# 3-tap FIR filter: simple expression for $H(e^{j\omega})$ using trigonometric identities

We have a linear time-invariant system described by the input-output relation

$$y[n] = x[n] + 2x[n - 1] + x[n - 2]$$

Below is my approach to analyze this system.

The impulse response of this system $$h[n]$$ can be found if we input $$δ[n]$$ in $$x[n]$$'s position.

So $$h[n] = δ[n] + 2δ[n-1] + δ[n-2]$$

From above, I can get an expression for $$H(e^{j\omega})$$ using the Fourier transform. $$H(e^{j\omega}) = (1 + 2e^{-j\omega} + e^{-j2\omega}) = (1+e^{-j\omega})^2$$

My question is how to simplify this expression using trigonometric identities.

It would be pleasure if I can get some help.

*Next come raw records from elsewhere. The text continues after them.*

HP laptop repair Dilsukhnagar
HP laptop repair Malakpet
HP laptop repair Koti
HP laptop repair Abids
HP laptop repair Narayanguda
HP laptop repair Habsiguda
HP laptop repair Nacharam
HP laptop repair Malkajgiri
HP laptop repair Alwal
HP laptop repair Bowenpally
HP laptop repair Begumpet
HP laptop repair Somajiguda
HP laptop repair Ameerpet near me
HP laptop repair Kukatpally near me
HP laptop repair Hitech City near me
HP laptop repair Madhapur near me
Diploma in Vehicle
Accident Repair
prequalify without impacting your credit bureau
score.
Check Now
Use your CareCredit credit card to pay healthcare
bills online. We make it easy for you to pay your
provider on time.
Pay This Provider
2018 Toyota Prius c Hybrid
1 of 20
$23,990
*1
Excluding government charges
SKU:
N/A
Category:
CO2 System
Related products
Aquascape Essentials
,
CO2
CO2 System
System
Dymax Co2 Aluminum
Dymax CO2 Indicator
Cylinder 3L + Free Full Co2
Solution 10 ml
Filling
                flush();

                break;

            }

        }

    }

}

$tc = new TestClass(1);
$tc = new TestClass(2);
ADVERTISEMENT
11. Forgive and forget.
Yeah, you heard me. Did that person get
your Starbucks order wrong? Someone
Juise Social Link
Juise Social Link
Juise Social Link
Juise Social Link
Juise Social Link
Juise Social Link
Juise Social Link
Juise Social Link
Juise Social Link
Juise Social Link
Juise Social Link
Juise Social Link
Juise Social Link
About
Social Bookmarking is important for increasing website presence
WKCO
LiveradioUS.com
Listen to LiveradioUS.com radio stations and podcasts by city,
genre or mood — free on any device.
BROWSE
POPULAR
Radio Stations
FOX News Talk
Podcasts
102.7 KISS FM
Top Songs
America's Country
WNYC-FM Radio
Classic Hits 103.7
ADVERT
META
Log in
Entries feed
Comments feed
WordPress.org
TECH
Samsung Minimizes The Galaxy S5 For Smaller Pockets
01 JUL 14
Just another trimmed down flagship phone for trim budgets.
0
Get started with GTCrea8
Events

• This looks already pretty simple. How would it need to look like so it would be "simple enough" for your purpose. – Hilmar Oct 15 '18 at 16:12

Write $$H(e^{j\omega})=e^{-j\omega}G(e^{j\omega})$$ and use $$(e^{j\omega}+e^{-j\omega})=2\cos(\omega)$$. $$G(e^{j\omega})$$ should turn out to be real-valued.